I have to conclude that people who think in this convoluted wayhave experienced some kind of cognitive impairment as a result of what church authority figures have done to their heads. How else can a refusal to talk to others who try to create dialogue about significant moral questions become a charge that the other person is vitriolic and "closed" in his mind? When refusing to talk to others while issuing childish taunts about how "we don't like you" becomes an example of non-vitriolic and open rather than closed discussion, up has become down and red has become green.
People can get to this strange space, I suspect, only when the kind of abuse doled out by religious authority figures has been so constant and brutal that their heads have been tampered with--so that they no longer know how to think, talk carefully about serious moral and doctrinal moral issues, or respectfully entertain the views of fellow believers that diverge from their own views.
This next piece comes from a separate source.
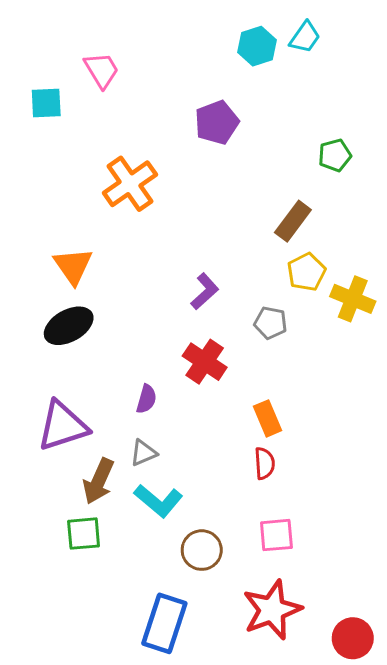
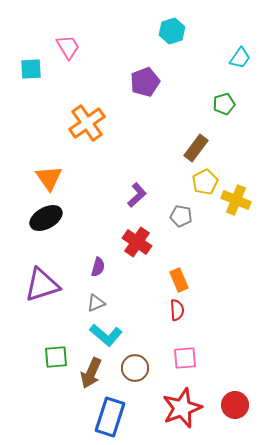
cyan trapezoid: (305, 37) -> (240, 58), moved
brown arrow: (99, 481) -> (91, 373), moved
red circle: (353, 638) -> (235, 405), moved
When we as an institution get to this space--when this becomes normative for more and more of us who hang on as true believers--our religious institution has been sunk spiritually. It no longer serves spiritual ends and no longer deserves to be taken seriously as it tells us to vote against the gays because they are, after all, promiscuous people who can't hold onto real relationships and letting them marry will be opening the door to letting a brother marry his sister.
I find what has happened to my church under its current pastoral leaders, and as the William Glenns and Botches of the church proliferate and inform everyone else that we don't deserve to be treated with respect as fellow human beings and fellow Catholics, dispiriting in the extreme. And this is why I'd like to read Fr. Coyne's book and begin to understand better how we've come to such a sorry state.